■ How to complete this task:
Read the data below. Every line holding the string "como" must be copied.

▼

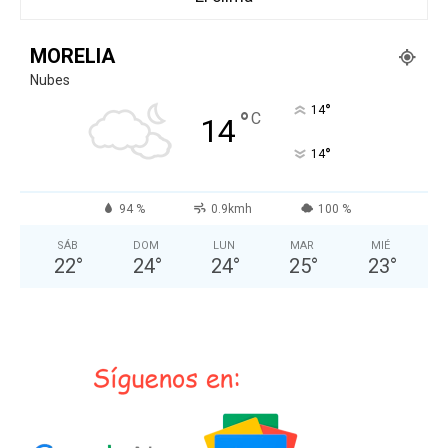
MORELIA
Nubes
°
14
°
C
14
°
14
94 %
0.9kmh
100 %
SÁB
DOM
LUN
MAR
MIÉ
22
°
24
°
24
°
25
°
23
°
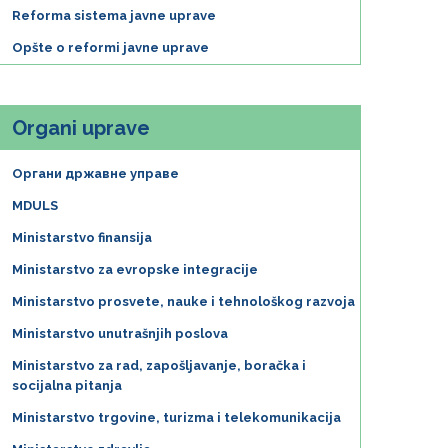
Reforma sistema javne uprave
Opšte o reformi javne uprave
Organi uprave
Органи државне управе
MDULS
Ministarstvo finansija
Ministarstvo za evropske integracije
Ministarstvo prosvete, nauke i tehnološkog razvoja
Ministarstvo unutrašnjih poslova
Ministarstvo za rad, zapošljavanje, boračka i
socijalna pitanja
Ministarstvo trgovine, turizma i telekomunikacija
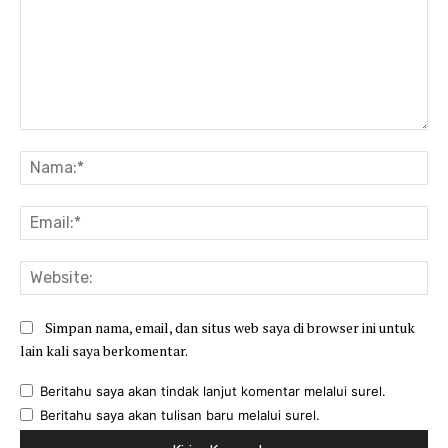
Komentar:
Na
Ema
Web
Simpan nama, email, dan situs web saya di browser ini untuk
lain kali saya berkomentar.
Beritahu saya akan tindak lanjut komentar melalui surel.
Beritahu saya akan tulisan baru melalui surel.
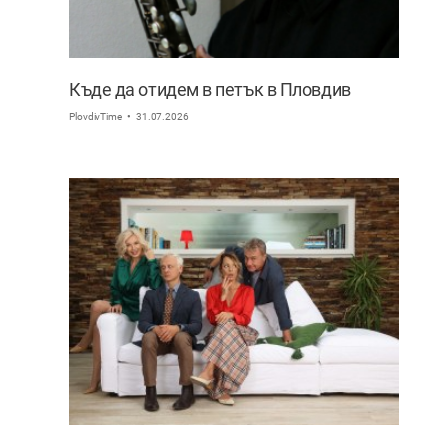
Къде да отидем в петък в Пловдив
PlovdivTime
31.07.2026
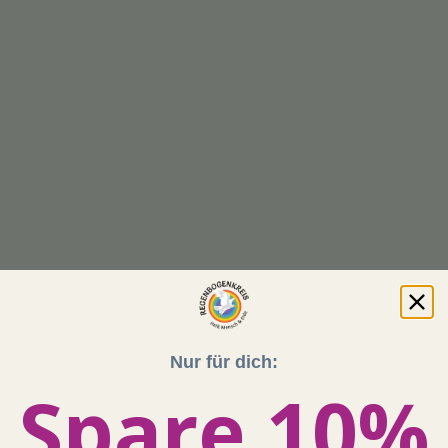
Nur für dich:
Spare 10%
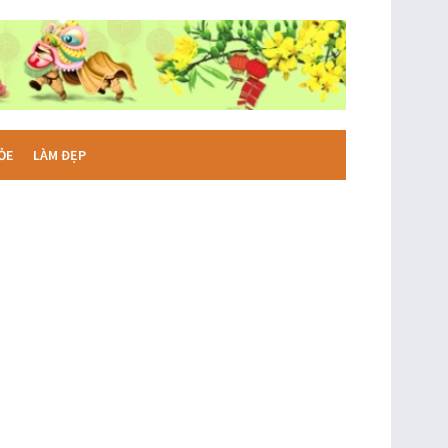
ỎE
LÀM ĐẸP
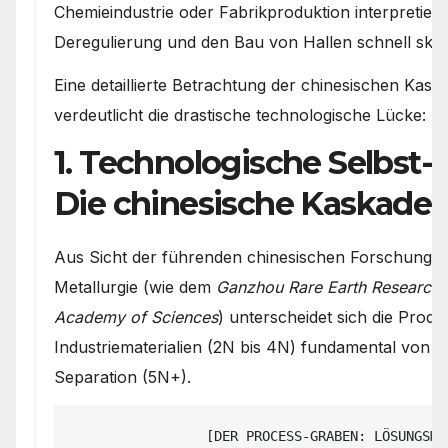
Chemieindustrie oder Fabrikproduktion interpretiert
Deregulierung und den Bau von Hallen schnell skal
Eine detaillierte Betrachtung der chinesischen Kas
verdeutlicht die drastische technologische Lücke:
1. Technologische Selbst-
Die chinesische Kaskaden
Aus Sicht der führenden chinesischen Forschungsins
Metallurgie (wie dem
Ganzhou Rare Earth Research I
Academy of Sciences
) unterscheidet sich die Prod
Industriematerialien (2N bis 4N) fundamental von d
Separation (5N+).
                 [DER PROCESS-GRABEN: LÖSUNGSMITTELEXTRAKTION (SX)]
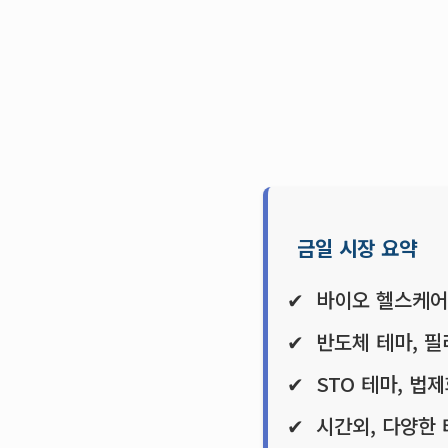
금일 시장 요약
바이오 헬스케어 
반도체 테마, 
STO 테마, 법
시간외, 다양한 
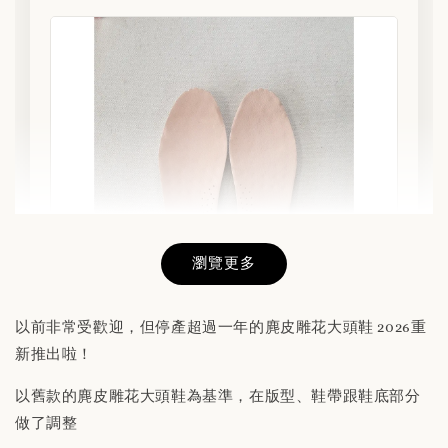
瀏覽更多
以前非常受歡迎，但停產超過一年的麂皮雕花大頭鞋 2026重
新推出啦！
替換用真皮鞋墊 「購買前請務必閱讀商品敘述
以舊款的麂皮雕花大頭鞋為基準，在版型、鞋帶跟鞋底部分
說明」
做了調整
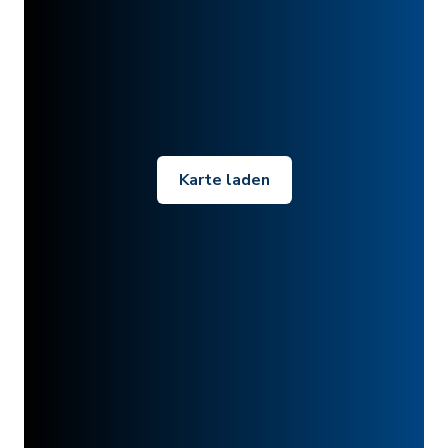
Karte laden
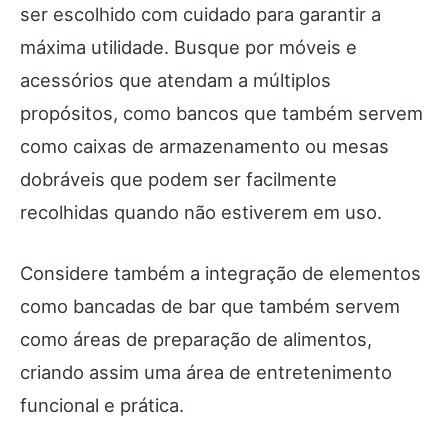
ser escolhido com cuidado para garantir a
máxima utilidade. Busque por móveis e
acessórios que atendam a múltiplos
propósitos, como bancos que também servem
como caixas de armazenamento ou mesas
dobráveis que podem ser facilmente
recolhidas quando não estiverem em uso.
Considere também a integração de elementos
como bancadas de bar que também servem
como áreas de preparação de alimentos,
criando assim uma área de entretenimento
funcional e prática.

▲

■ Answer to the exercise:
propósitos, como bancos que também servem
como caixas de armazenamento ou mesas
como bancadas de bar que também servem
como áreas de preparação de alimentos,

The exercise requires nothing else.